Saved entries:
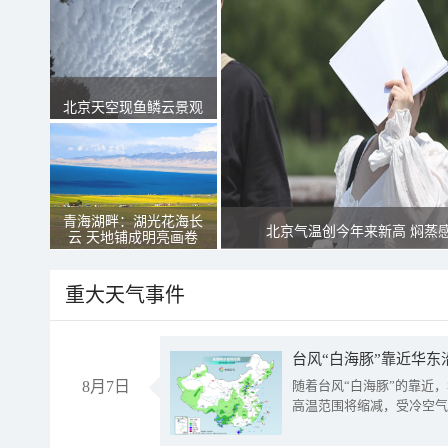
北京天空现鱼鳞云景观
青海湖畔：湖光花海长
北京气温创今年来新高 焖蒸
云 天地铺成明亮画卷
重大天气事件
台风“白海豚”靠近华东
8月7日
随着台风“白海豚”的靠近
高温范围将缩减，受冷空气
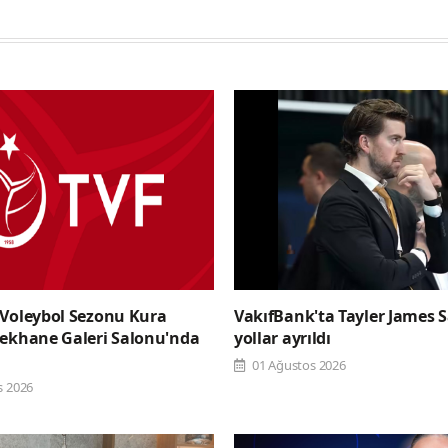
 Voleybol Sezonu Kura
VakıfBank'ta Tayler James S
şekhane Galeri Salonu'nda
yollar ayrıldı
01 Ağustos 2026
s 2026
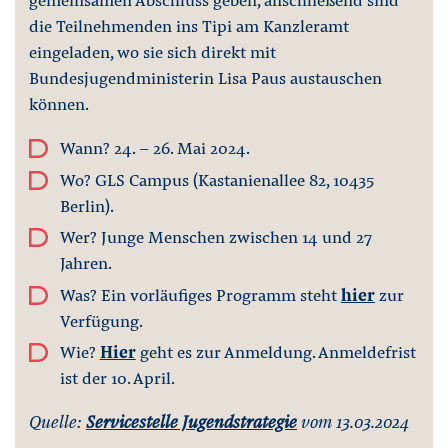
die Teilnehmenden ins Tipi am Kanzleramt
eingeladen, wo sie sich direkt mit
Bundesjugendministerin Lisa Paus austauschen
können.
Wann? 24. - 26. Mai 2024.
Wo? GLS Campus (Kastanienallee 82, 10435
Berlin).
Wer? Junge Menschen zwischen 14 und 27
Jahren.
Was? Ein vorläufiges Programm steht
hier
zur
Verfügung.
Wie?
Hier
geht es zur Anmeldung. Anmeldefrist
ist der 10. April.
Quelle:
Servicestelle Jugendstrategie
vom 13.03.2024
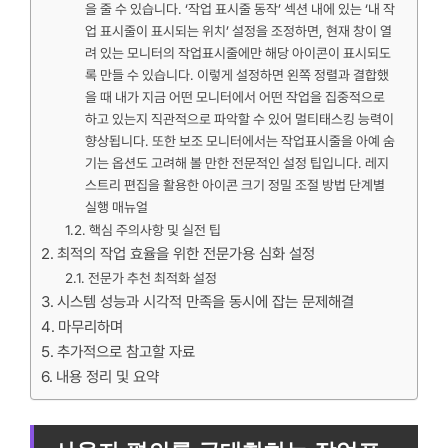
을 줄 수 있습니다. ‘작업 표시줄 동작’ 섹션 내에 있는 ‘내 작
업 표시줄이 표시되는 위치’ 설정을 조정하면, 현재 창이 열
려 있는 모니터의 작업표시줄에만 해당 아이콘이 표시되도
록 만들 수 있습니다. 이렇게 설정하면 왼쪽 정렬과 결합했
을 때 내가 지금 어떤 모니터에서 어떤 작업을 집중적으로
하고 있는지 직관적으로 파악할 수 있어 멀티태스킹 능력이
향상됩니다. 또한 보조 모니터에서는 작업표시줄을 아예 숨
기는 옵션도 고려해 볼 만한 전문적인 설정 팁입니다. 레지
스트리 편집을 활용한 아이콘 크기 정밀 조절 방법 단계별
실행 매뉴얼
핵심 주의사항 및 실전 팁
최적의 작업 효율을 위한 전문가용 심화 설정
전문가 추천 최적화 설정
시스템 성능과 시각적 만족을 동시에 잡는 문제해결
마무리하며
추가적으로 참고할 자료
내용 정리 및 요약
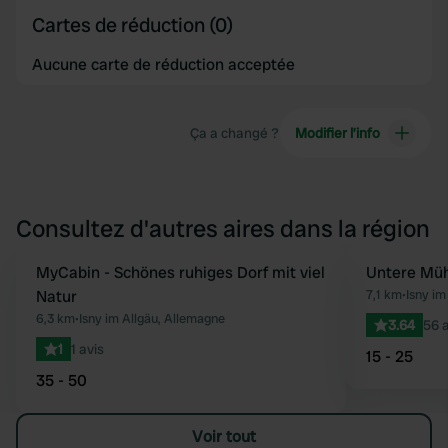
Cartes de réduction (0)
Aucune carte de réduction acceptée
Ça a changé ?
Modifier l’info
Consultez d'autres aires dans la région
MyCabin - Schönes ruhiges Dorf mit viel
Untere Mü
Préféré
Natur
7,1 km
•
Isny im
6,3 km
•
Isny im Allgäu, Allemagne
3.64
56 a
1
1 avis
15 - 25
35 - 50
Voir tout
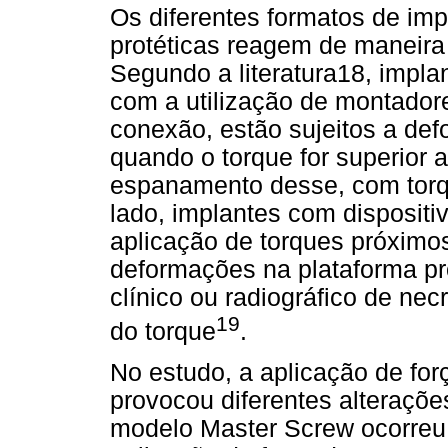
Os diferentes formatos de imp
protéticas reagem de maneira 
Segundo a literatura18, impla
com a utilização de montador
conexão, estão sujeitos a de
quando o torque for superior 
espanamento desse, com torq
lado, implantes com dispositiv
aplicação de torques próximo
deformações na plataforma pr
clínico ou radiográfico de ne
19
do torque
.
No estudo, a aplicação de for
provocou diferentes alteraçõe
modelo Master Screw ocorreu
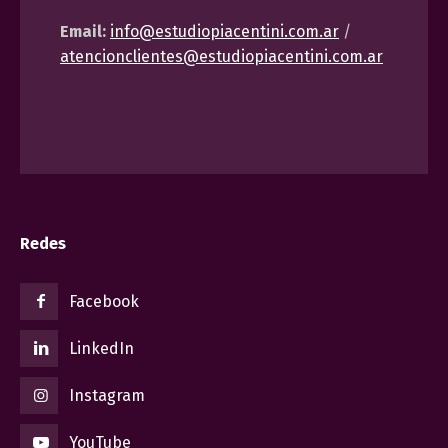
Email:
info@estudiopiacentini.com.ar
/
atencionclientes@estudiopiacentini.com.ar
Redes
Facebook
LinkedIn
Instagram
YouTube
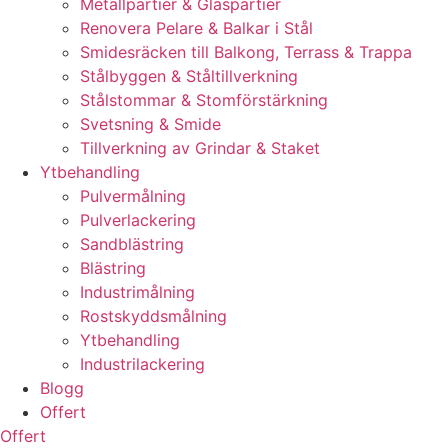
Metallpartier & Glaspartier
Renovera Pelare & Balkar i Stål
Smidesräcken till Balkong, Terrass & Trappa
Stålbyggen & Ståltillverkning
Stålstommar & Stomförstärkning
Svetsning & Smide
Tillverkning av Grindar & Staket
Ytbehandling
Pulvermålning
Pulverlackering
Sandblästring
Blästring
Industrimålning
Rostskyddsmålning
Ytbehandling
Industrilackering
Blogg
Offert
Offert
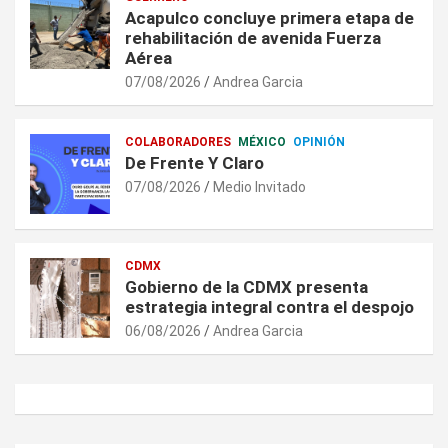
Acapulco concluye primera etapa de
rehabilitación de avenida Fuerza
Aérea
07/08/2026
Andrea Garcia
COLABORADORES
MÉXICO
OPINIÓN
De Frente Y Claro
07/08/2026
Medio Invitado
CDMX
Gobierno de la CDMX presenta
estrategia integral contra el despojo
06/08/2026
Andrea Garcia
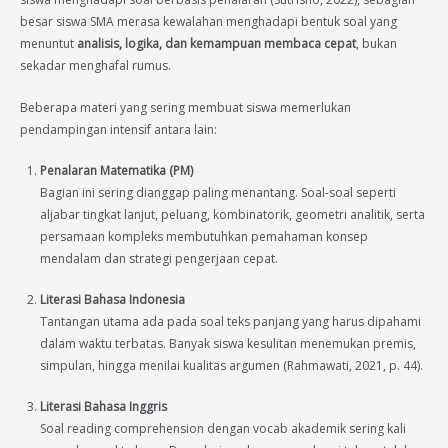
besar siswa SMA merasa kewalahan menghadapi bentuk soal yang
menuntut
analisis, logika, dan kemampuan membaca cepat
, bukan
sekadar menghafal rumus.
Beberapa materi yang sering membuat siswa memerlukan
pendampingan intensif antara lain:
Penalaran Matematika (PM)
Bagian ini sering dianggap paling menantang. Soal-soal seperti
aljabar tingkat lanjut, peluang, kombinatorik, geometri analitik, serta
persamaan kompleks membutuhkan pemahaman konsep
mendalam dan strategi pengerjaan cepat.
Literasi Bahasa Indonesia
Tantangan utama ada pada soal teks panjang yang harus dipahami
dalam waktu terbatas. Banyak siswa kesulitan menemukan premis,
simpulan, hingga menilai kualitas argumen (Rahmawati, 2021, p. 44).
Literasi Bahasa Inggris
Soal reading comprehension dengan vocab akademik sering kali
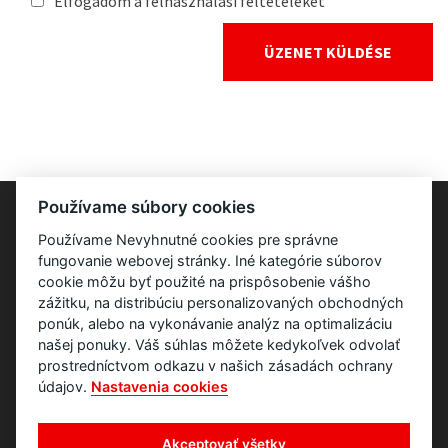
Elfogadom a felhasználási feltételeket
Používame súbory cookies
Používame Nevyhnutné cookies pre správne
fungovanie webovej stránky. Iné kategórie súborov
cookie môžu byť použité na prispôsobenie vášho
zážitku, na distribúciu personalizovaných obchodných
ponúk, alebo na vykonávanie analýz na optimalizáciu
našej ponuky. Váš súhlas môžete kedykoľvek odvolať
prostredníctvom odkazu v našich zásadách ochrany
údajov.
Nastavenia cookies
Akceptovať všetky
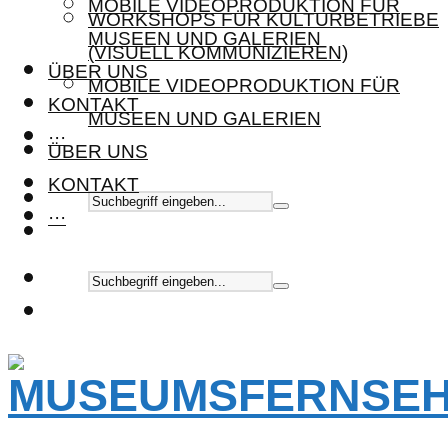
MOBILE VIDEOPRODUKTION FÜR
WORKSHOPS FÜR KULTURBETRIEBE
MUSEEN UND GALERIEN
(VISUELL KOMMUNIZIEREN)
ÜBER UNS
MOBILE VIDEOPRODUKTION FÜR
KONTAKT
MUSEEN UND GALERIEN
···
ÜBER UNS
KONTAKT
···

PROBLEM: From the entries above, extract every line where the word "info" appears.

ANSWER:
Modifier l’info
info@estudiopiacentini.com.ar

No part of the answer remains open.